Orbital por Samantha Harveyo único escritor britânico finalistas este anoganhou o prêmio Booker 2024, o prêmio de ficção de maior prestígio do Reino Unido.

A história de Harvey sobre seis astronautas fictícios na Estação Espacial Internacional foi escolhida “por unanimidade” como vencedora após um “dia adequado”, considerando a lista de seis finalistas, de acordo com o presidente do júri, o artista e autor Edmund de Waal. “Nossa unanimidade sobre Orbital reconhece sua beleza e ambição. Reflete a extraordinária intensidade de atenção de Harvey ao mundo precioso e precário que partilhamos”.

“Eu não esperava por isso”, disse Harvey em seu discurso de aceitação. “Disseram-nos que não podíamos usar palavrões no nosso discurso, por isso lá se vai o meu discurso. Foi apenas um palavrão 150 vezes.”

Ela passou a dedicar sua vitória àqueles que “falam a favor e não contra a Terra, a favor e não contra a dignidade de outros humanos, de outras vidas e de todas as pessoas que falam a favor, clamam e trabalham pela paz”.

Orbital por Samantha Harvey. Fotografia: Ula Soltys/Prêmio Booker/PA

Orbital, que foi publicado em novembro passado e agora está disponível em brochura, foi o livro mais vendido da lista antes do anúncio do vencedor, com 29.000 cópias vendidas no Reino Unido este ano. O livro, que acompanha seus personagens ao longo de um dia enquanto eles vivenciam 16 nasceres e 16 pores do sol, é uma “meditação finamente elaborada sobre a Terra, a beleza e a aspiração humana”, escreveu Alexandra Harris em seu livro. Revisão do guardião.

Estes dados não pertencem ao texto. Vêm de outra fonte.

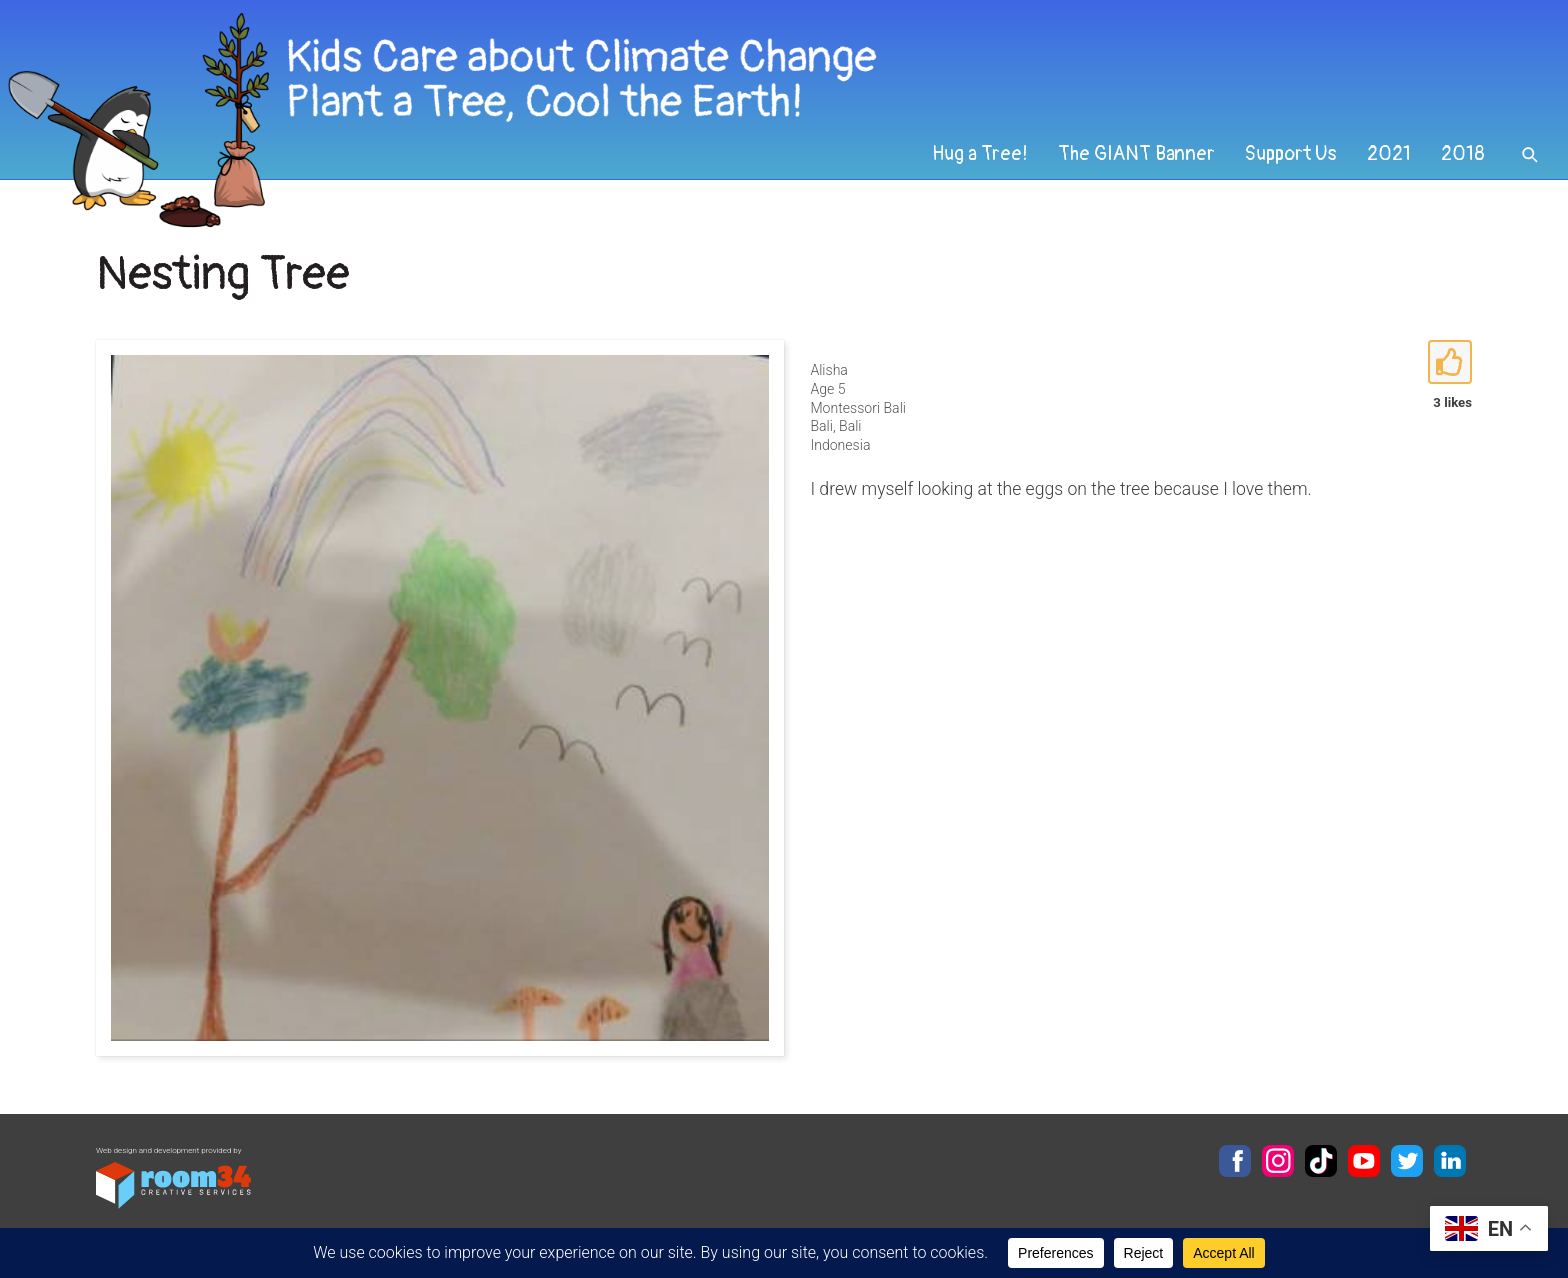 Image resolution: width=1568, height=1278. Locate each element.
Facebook (1235, 1161)
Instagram (1278, 1161)
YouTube (1364, 1161)
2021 (1389, 154)
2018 (1463, 154)
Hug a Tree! (980, 154)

Com 136 páginas, Orbital é o segundo livro mais curto a ganhar o prêmio em sua história; tem quatro páginas a mais que Offshore, de Penelope Fitzgerald, que venceu em 1979. Questionado se a escolha do painel é um voto a favor de livros curtos, De Waal disse “absolutamente não”, acrescentando que Orbital é “o comprimento certo de livro para o que está tentando alcançar”.

Harvey disse que quase desistiu de escrever Orbital porque pensou: “Por que diabos alguém iria querer ouvir uma mulher em sua mesa em Wiltshire escrevendo sobre o espaço, imaginando como é estar no espaço, quando as pessoas realmente estiveram lá? Perdi a coragem com isso, pensei, não tenho autoridade para escrever este livro.”

Orbital era casa de apostas O favorito conjunto da William Hill para vencerjunto com Percival Everett Jamesuma reimaginação de As Aventuras de Huckleberry Finn da perspectiva do escravizado Jim. James era o favorito na Ladbrokes, e os críticos concordaram que Everett provavelmente levaria o prêmio para casa. Com Everett sendo o único homem na lista, este ano marcou a primeira vez que cinco mulheres foram selecionadas nos 55 anos de história do prêmio. Levando para casa o prêmio de £ 50.000 na noite de terça-feira, Harvey se tornou a primeira mulher a ganhar o prêmio em cinco anos. Questionada sobre como ela gastaria o prêmio em dinheiro, Harvey disse que precisa de uma bicicleta nova.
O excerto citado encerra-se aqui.